The company is now under a class action lawsuit filed by a group of technical support employees for misclassifying the tech workers so that they are not acknowledged for being qualified for overtime pay. The group of Plaintiffs, led by HP employee Eric Benedict, claims the misclassification was deliberate. They have filed their case with Cabraser Heimann & Bernstein LLP. These employees were wrongly classified as exempt employees rather that nonexempt.
The law firm first gained recognition from a successful, $65 million lawsuit against IBM in 2006.
This issue doesn’t deal with failure of contractual obligations, but the accusations are just as serious.

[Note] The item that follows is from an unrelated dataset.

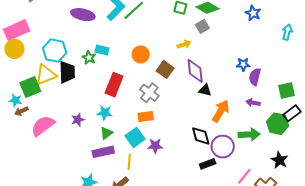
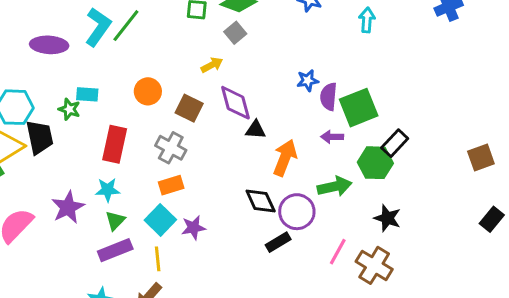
green square: (286, 90) -> (359, 108), moved, size x1.4
purple star: (78, 120) -> (68, 207), size x1.5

According to business insiders, this is not only a public relations debacle, but a human resources disaster. The downward spiral for Hewlett Packard began back in November when a number of stockholders accused HP of mismanagement. Also, with the acquisition Electronic Data Systems, a technology advisement company, which seems to not be worth the $13 billion investment, HP is facing a severe crisis. These recent events have caused HP stock prices to plummet and consumer confidence is at an all time low.
The US Department of Justice is conducting an investigation into HP’s business practices after the purchase of the business intelligence software firm Autonomy. This company was purchased for $11.7 billion, but HP later found out that this price was overinflated and the actual price of the Autonomy was worth somewhere in the neighborhood of $8.7 billion.
Hp has opted not to comment on this grievance at this time. The lawsuit, entitled Benedict v. Hewlett-Packard Company, Case No. 13-0119, was filed in United States District Court in San Francisco, California.